Pullbox Reviews: Good Boy #1- When the old dog learns new tricks, the lead will fly…

I know this is going to be a tough one to swallow, but my wife really dislikes the John Wick movies. If you knew her at all, it would be much of a shock. She’s one of those people who can watch a war movie full of people being blown up and shot to hell, while the city of Los Angeles slides into the ocean as an earthquake levels the West Coast. No problem at all.

But kill one puppy…

It’s kinda funny, but I think she’d be more on board with Good Boy because in this story it’s the person, Jon, who’s callously murdered and it’s the dog, Flint, who retaliates in a violent quest for retribution. All of the other elements of John Wick are there. The shadowy underground organization with its own set of a sacrosanct rules remains as the framework on which the story is built, right down to the seemingly normal people who are in reality agents working to keep the organization below board.

Garrett Gunn & Christina Blanch take what’s already a pretty ballsy premise that starts out “over the top”, and with a “hold my drink” attitude they kick it up the field like it owes ‘em money. But I don’t want to give the impression that all that’s going on here is just another parody, or even worse a thinly veiled rip-off that’s just shy of plagiarism. Good Boy is neither of those things, as Gunn & Blanch go to great lengths to take the seed that’s been planted & make it their own in a salute to everything great about the revenge action genre. There’s just a little bit of housekeeping that needs to be done before we get too far into it… because holy crap, that’s a talking dog with a gun!

The first step in establishing that a talking dog engaging in “gun-fu” while wearing an Italian suit is nothing special is probably one of the slicker bits of writing in this debut issue. It’s handled in a short meeting between Flint and someone who I assumed to be a “cleaner” coming in to sanitize a crime scene. For the scene, I think Gunn & Blanch combined the cleaner from John Wick (Charlie, perfectly understated by actor David Patrick Kelly) and Jimmy the Cop (Thomas Sadoski), in a couple of panels that mirrored the “Evenin’, John. You, uh… workin’ again?” conversation from the movie. While I might have liked to see a little more interaction between Flint & the un-named cleaning lady (I guess “Charlie” would still work) because it was awesome, it would’ve been a mistake to do anything else. Keeping it short and sweet immediately normalizes the anthropomorphic pooch and lets us all get on with it.

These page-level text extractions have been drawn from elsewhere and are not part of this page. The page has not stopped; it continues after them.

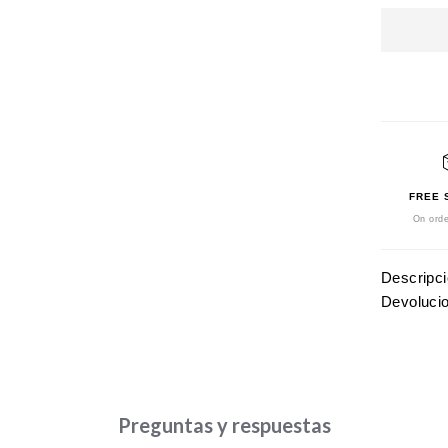
FREE 
On orde
Descripc
Devoluci
Preguntas y respuestas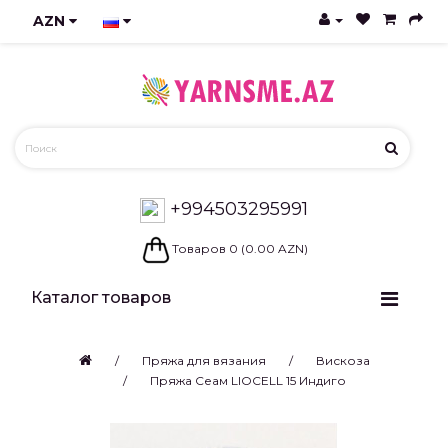
AZN
+994503295991
Товаров 0 (0.00 AZN)
Каталог товаров
Пряжа для вязания
Вискоза
Пряжа Сеам LIOCELL 15 Индиго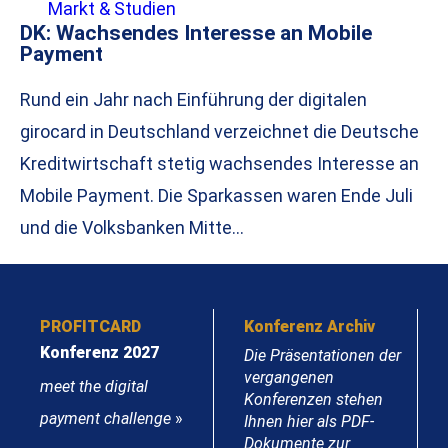
Markt & Studien
DK: Wachsendes Interesse an Mobile
Payment
Rund ein Jahr nach Einführung der digitalen
girocard in Deutschland verzeichnet die Deutsche
Kreditwirtschaft stetig wachsendes Interesse an
Mobile Payment. Die Sparkassen waren Ende Juli
und die Volksbanken Mitte…
PROFITCARD
Konferenz Archiv
Konferenz 2027
Die Präsentationen der
vergangenen
meet the digital
Konferenzen stehen
payment challenge
»
Ihnen hier als PDF-
Dokumente zur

And by “getting on with it”, I mean holy crap, that’s a talking dog with a gun!

Any comic that tries to even tangentially give the nod to the Wick franchise is going to have to break into the action sooner or later. That’s really what we’re all here for, isn’t it? In that regard, thankfully, Kit Wallis is right on target. From a character design credited to Wallis and Garrett Gunn, it’s easy to see where the overall look for the story is coming from. The violence kicks off in flashbacks early on, kept distinct from the rest of the story in a black & white scheme as it sets up the mayhem to come. Wallis takes his measure of the bar set by the Wick movies, calmly hands the drink he was holding back to Garrett Gunn & Christina Blanch, and gets to work. There’s a strong sense of choreography to Wallis’s fight scenes, as if worked out in three dimensions and then parsed down to work on the page. Very often in comics, a fight scene doesn’t go much farther than a punch or kick thrown while the rest of the action is implied and left to the imagination of the reader. Wallis goes a step farther by taking us through the fierce “cause and effect” of a fight. It’s a dynamic style, and anything less would have lessened the respect paid to the kind of movies the story pays homage to.

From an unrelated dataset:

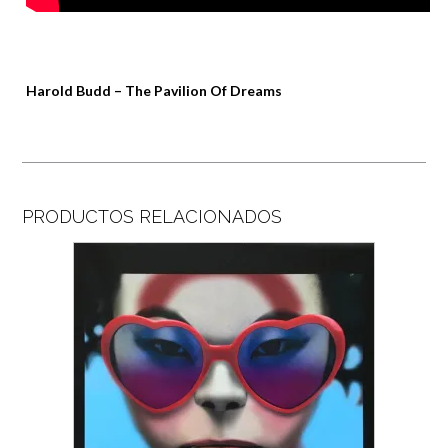
Harold Budd – The Pavilion Of Dreams
PRODUCTOS RELACIONADOS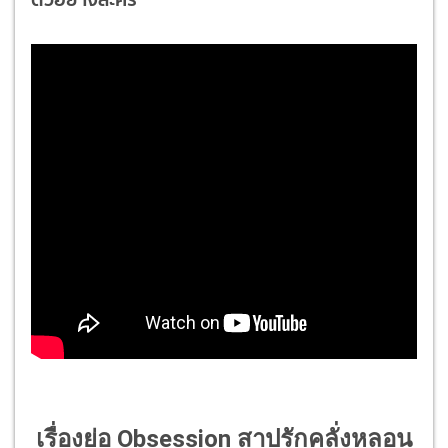
เรื่องย่อ Obsession สาปรักคลั่งหลอน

Of course, sound effects play a major role in all of the great action flicks of this, or any age. We may not have the thunderous report of a high caliber round, or the aching crunch of breaking bones to carry us through Good Boy, but the lettering and design work of David Lentz goes a long way toward making up for the lack. “POW”, “BAM”, & “STAB” (you heard me) aren’t just stamped onto the page like a 60’s comic book show, but are merged with Wallis’s action, adding to the implied sense of motion. The other thing I really like in Lentz’s work is the way he approaches the introductory voiceover, letting it run loose through the panels rather than locking it up in a text box.

Fresh off of a very successful Kickstarter campaign, Good Boy is still in the early stages of fulfillment. Once the backers (of which I’m one) have their loot, presumably the comic will be made available through Source Point Press. On that auspicious day, gentle souls, get your ass out there and grab you a copy. If you ever wanted to see Daisy get a piece of that little Russian jerk, if you’ve ever thought that the dog very much deserved his or her day, you’re going to want to get in on this one.